- Front cover of Biedni Polacy patrzą na getto (the Misfortunate Poles look at the Ghetto) by Jan Błoński, ISBN 978-83-08-042-01-4
- Born: 15 January 1931 Warsaw, Poland
- Died: 10 February 2009 (aged 78) Kraków
- Citizenship: Polish
- Occupations: Writer, academic

= Jan Błoński =

Polish historian and literary critic (1931–2009)

Jan Błoński (15 January 1931 - 10 February 2009) was a Polish historian, literary critic, publicist and translator. He was a leading representative of the Kraków school of literary criticism, which wielded significant influence in postwar Poland.

Professor of the Jagiellonian University, Błoński was habilitated there for the work entitled Mikołaj Sęp Szarzyński and the beginnings of the Polish Baroque. He was the literary editor for the publication of Witold Gombrowicz's collected works in 1986–88 through Wydawnictwo Literackie. He was also the Fellow of Collegium Invisibile. In 1996–2001 he served as juror for the Nike Literary Award.

==Biography==
Jan Błoński was born in Warsaw in 1931, the son of Józef Błoński and Jadwiga née Lewandowska. During the occupation of Poland by Nazi Germany, Błoński witnessed the liquidation of the Warsaw Ghetto in 1942; a Jewish boy who had escaped ran into him on the street, but he didn't help. This episode of passive complicity will breed a deep sense of guilt for years and inspire "Biedni Polacy patrzą na getto" (the Poor Poles look at the Ghetto; 1987), which remains among his most renowned publications. His book would pioneer the idea that Polish people had acted as observers and therefore "shared responsibility", igniting a very controversial debate. Błoński finished his studies in Polonistics at the Jagiellonian University in 1952 during the Stalinist era in Poland.

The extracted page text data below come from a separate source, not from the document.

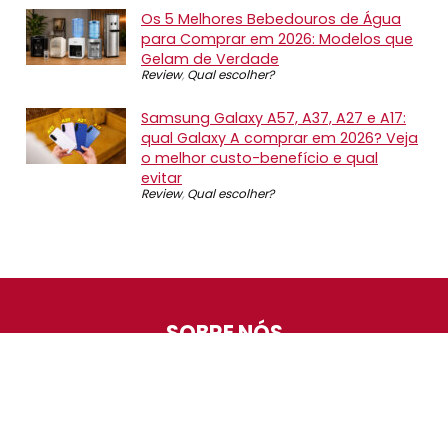
Os 5 Melhores Bebedouros de Água
para Comprar em 2026: Modelos que
Gelam de Verdade
Review
,
Qual escolher?
Samsung Galaxy A57, A37, A27 e A17:
qual Galaxy A comprar em 2026? Veja
o melhor custo-benefício e qual
evitar
Review
,
Qual escolher?
SOBRE NÓS
O Promotop é uma comunidade para quem gosta de
economizar. Diariamente compartilhando promoções,
descontos e bugs em nossos grupos de promoções,
nosso time acompanha todas as lojas confiáveis atrás
das melhores oportunidades. Entre e faça parte, é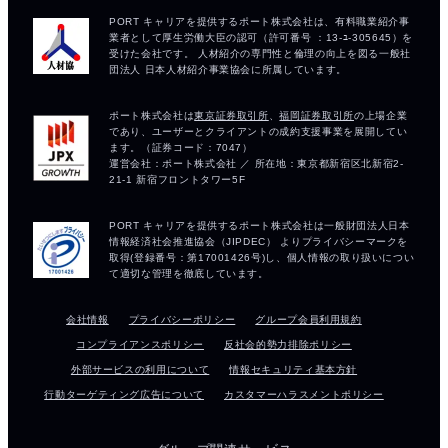
会社情報
プライバシーポリシー
グループ会員利用規約
コンプライアンスポリシー
反社会的勢力排除ポリシー
外部サービスの利用について
情報セキュリティ基本方針
行動ターゲティング広告について
カスタマーハラスメントポリシー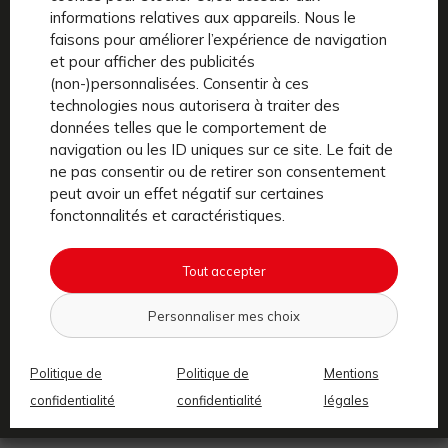
en entreprise peut vous permettre de financer une
informations relatives aux appareils. Nous le
faisons pour améliorer l’expérience de navigation
grande partie des frais liés à la location ou à l’achat
et pour afficher des publicités
d’un vélo électrique.
(non-)personnalisées. Consentir à ces
technologies nous autorisera à traiter des
données telles que le comportement de
navigation ou les ID uniques sur ce site. Le fait de
RED-WILL : la solution
ne pas consentir ou de retirer son consentement
idéale avec le forfait
peut avoir un effet négatif sur certaines
fonctonnalités et caractéristiques.
mobilités durables
Tout accepter
Si vous souhaitez opter pour un vélo électrique pour vos
trajets domicile-travail, l’abonnement RED-WILL est une
Personnaliser mes choix
excellente solution. Grâce à
RED-WILL
, vous pouvez
profiter d’un vélo électrique de qualité, performant et
Politique de
Politique de
Mentions
sécurisé, sans les inconvénients liés à l’entretien ou la
confidentialité
confidentialité
légales
gestion du vol.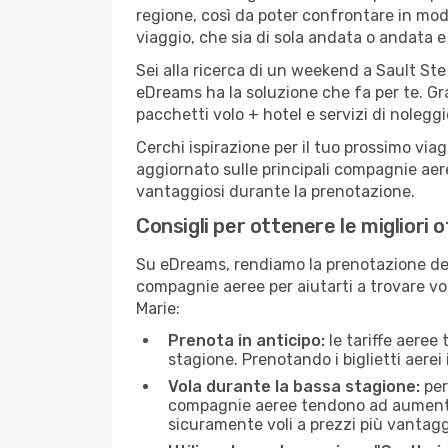
regione, così da poter confrontare in mod
viaggio, che sia di sola andata o andata e 
Sei alla ricerca di un weekend a Sault Ste
eDreams ha la soluzione che fa per te. Gra
pacchetti volo + hotel e servizi di nolegg
Cerchi ispirazione per il tuo prossimo viag
aggiornato sulle principali compagnie aere
vantaggiosi durante la prenotazione.
Consigli per ottenere le migliori 
Su eDreams, rendiamo la prenotazione dei
compagnie aeree per aiutarti a trovare voli
Marie:
Prenota in anticipo:
le tariffe aeree
stagione. Prenotando i biglietti aerei 
Vola durante la bassa stagione:
per
compagnie aeree tendono ad aumentare 
sicuramente voli a prezzi più vantagg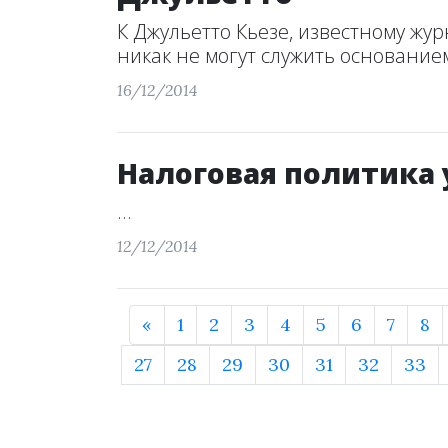
К Джульетто Кьезе, известному жур
никак не могут служить основанием 
16/12/2014
Налоговая политика 
...
12/12/2014
«
1
2
3
4
5
6
7
8
27
28
29
30
31
32
33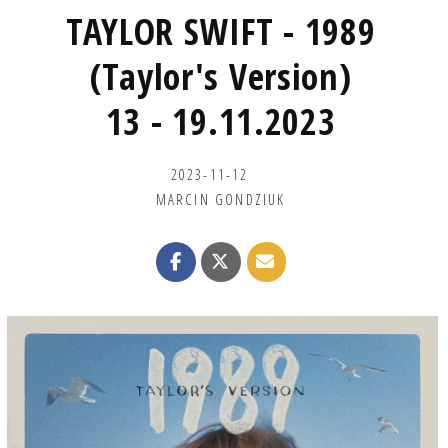
TAYLOR SWIFT - 1989
(Taylor's Version)
13 - 19.11.2023
2023-11-12
MARCIN GONDZIUK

Błoński obtained a position with the Institute of Literary Studies of the Polish Academy of Sciences in 1959–62 (after the Polish October). From 1970 he was employed at the Jagiellonian University. He was a vice-rector for didactic affairs (1981–84), director of the Institute of Polish Studies (1988–91), director of the Department of the Theatre (1977–1980) and the Department of the 20th Century Polish Literature (1995–97). As professor, he also lectured Polish literature at the University of Sorbonne, the University of Clermont-Ferrand and the Paris University IV. He died on 10 February 2009 in Kraków.

== Awards ==
In 1968 he received Kościelski Award. In 1981 he received Kazimierz Wyka Award. In November 1995 he was awarded the Kraków Book of the Month Award for Wszystkie sztuki Sławomira Mrożka, the collected works of Sławomir Mrożek, his long-time friend from the Stalinist period.